Taxonomic profiling with MetaPhlAn2 detected a total of 205 different bacterial species in the fecal samples (see the supplemental material). After organisms with low abundance were filtered out, 142 different bacterial species remained. No significant changes in species richness and Shannon diversity were seen between baseline and postintervention samples (Fig. 2). Beta diversity analyses showed grouping by subject (P = 0.001, permutational multivariate analysis of variance [PERMANOVA] with 999 permutations) rather than by sampling time (P = 0.222) (Fig. 3, left). Samples from subjects who reported overall gastrointestinal function to be worse after the intervention tended to cluster together (Fig. 3, right).
FIG 2.
Alpha diversity (Shannon index and richness). (Left) Species richness (number of species detected) for the participants at baseline and postintervention (P = 0.8064, Wilcoxon signed-rank test). (Right) Shannon diversity index for the participants at baseline and postintervention (P = 0.391, Wilcoxon signed-rank test). The lines in the boxes represent the medians.
FIG 3.
PCoA plots based on Aitchison distances. (Left) Samples colored by subject, where squares represent baseline samples and stars represent postintervention samples. (Right) Samples colored by gastrointestinal function status at the end of the intervention.

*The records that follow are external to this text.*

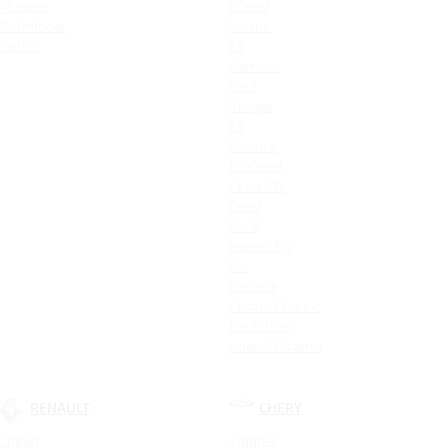
Murano
XCeed
Pathfinder
Seltos
Patrol
K9
Carnival
Soul
Stinger
K5
Picanto
ProCeed
Ceed SW
Ceed
Rio X
Новый Rio
Rio
Optima
Cerato Classic
Rio X-Line
Новый Picanto
RENAULT
CHERY
Logan
Tiggo 4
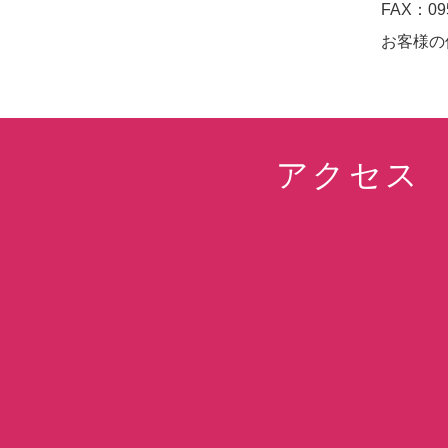
FAX：095
お客様の
アクセス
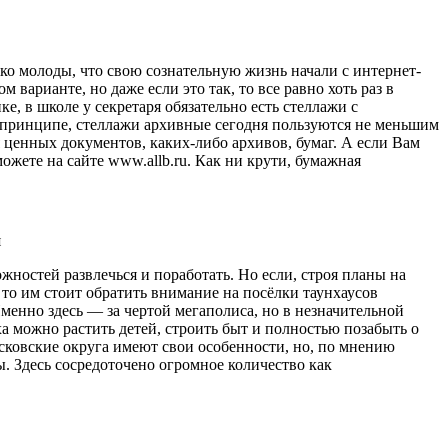
ко молоды, что свою сознательную жизнь начали с интернет-
 варианте, но даже если это так, то все равно хоть раз в
е, в школе у секретаря обязательно есть стеллажи с
 В принципе, стеллажи архивные сегодня пользуются не меньшим
я ценных документов, каких-либо архивов, бумаг. А если Вам
можете на сайте www.allb.ru. Как ни крути, бумажная
остей развлечься и поработать. Но если, строя планы на
 то им стоит обратить внимание на посёлки таунхаусов
менно здесь — за чертой мегаполиса, но в незначительной
 можно растить детей, строить быт и полностью позабыть о
осковские округа имеют свои особенности, но, по мнению
. Здесь сосредоточено огромное количество как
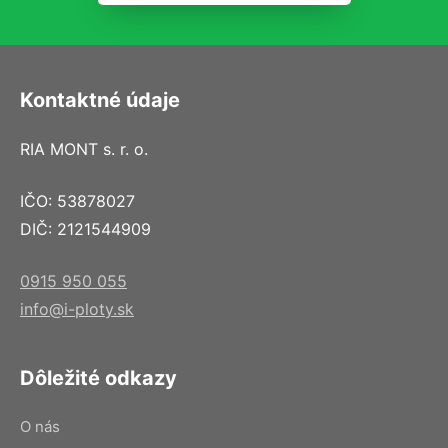
Kontaktné údaje
RIA MONT s. r. o.
IČO: 53878027
DIČ: 2121544909
0915 950 055
info@i-ploty.sk
Dôležité odkazy
O nás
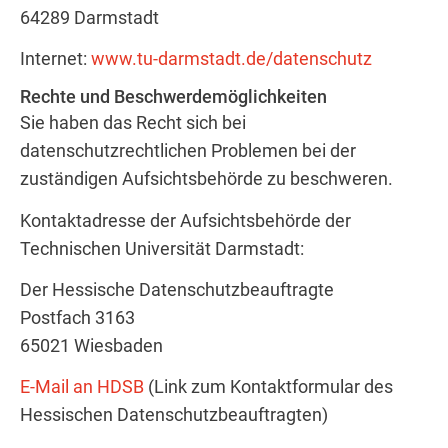
64289 Darmstadt
Internet:
www.tu-darmstadt.de/datenschutz
Rechte und Beschwerdemöglichkeiten
Sie haben das Recht sich bei
datenschutzrechtlichen Problemen bei der
zuständigen Aufsichtsbehörde zu beschweren.
Kontaktadresse der Aufsichtsbehörde der
Technischen Universität Darmstadt:
Der Hessische Datenschutzbeauftragte
Postfach 3163
65021 Wiesbaden
E-Mail an HDSB
(Link zum Kontaktformular des
Hessischen Datenschutzbeauftragten)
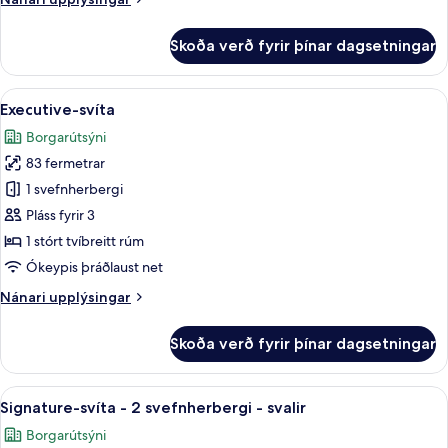
upplýsingar
fyrir
Skoða verð fyrir þínar dagsetningar
Signature-
herbergi
(Deluxe)
Skoða
Executive-svíta | Stofa | Flatskjársjón
6
Executive-svíta
allar
Borgarútsýni
myndir
83 fermetrar
fyrir
Executive-
1 svefnherbergi
svíta
Pláss fyrir 3
1 stórt tvíbreitt rúm
Ókeypis þráðlaust net
Nánari
Nánari upplýsingar
upplýsingar
fyrir
Skoða verð fyrir þínar dagsetningar
Executive-
svíta
Skoða
Signature-svíta - 2 svefnherbergi - s
7
Signature-svíta - 2 svefnherbergi - svalir
allar
Borgarútsýni
myndir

At the species level, Bifidobacterium adolescentis and Bifidobacterium longum were the most prevalent bifidobacterial species at baseline (Fig. 4, bottom). Large increases in the relative abundance of B. adolescentis were observed in subjects 4, 9, and 14, while a large increase in B. longum was seen in subject 5. Bifidobacterium angulatum was found in only 2 of the subjects at baseline and 3 of the subjects postintervention and increased most noticeably in subjects 13 and 14. Bifidobacterium animalis was found in only 2 of the subjects at baseline but in all subjects except subject 15 after the intervention.
FIG 4.
Relative abundances of families (top) and species (bottom) detected in the metagenomic data. Species or families occurring at relative abundances below 1% are grouped as “Other.” B, baseline; PI, postintervention.
To obtain an overview of which species in general increased or decreased during the intervention, we estimated the ratio between baseline and postintervention relative abundances (Fig. 5). The four species showing the largest fold increases in relative abundance were the four probiotic strains ingested. Anaerostipes hadrus, Lachnospiraceae bacterium, B. adolescentis, and B. longum also showed general trends toward increasing relative abundances, although the median fold increases were smaller for these species. At the other end of the scale, Dorea formicigenerans, Roseburia hominis, Adlercreutzia equolifaciens, and an unclassified Peptostreptococcaceae species showed general trends toward decreasing relative abundances, although the median fold decreases were small.
FIG 5.
Changes in species relative abundance. The ratios between postintervention and baseline relative abundances are shown. Relative abundances of zero were set to 0.0001% prior to ratio calculation. The species are sorted according to median ratio (highest first and lowest last), and only species with a median ratio different from 1 are included in the figure.
The three administered probiotic Lactobacillus species were each detected in 1 (L. acidophilus and L. paracasei subsp. paracasei) or none (L. rhamnosus) of the subjects at baseline; after the intervention, they were detected in 12 (L. acidophilus), 9 (L. paracasei subsp. paracasei), and 13 (L. rhamnosus) of the subjects (see the supplemental material). The relative abundances of these species were low, however, ranging from 0.01 to 0.39%.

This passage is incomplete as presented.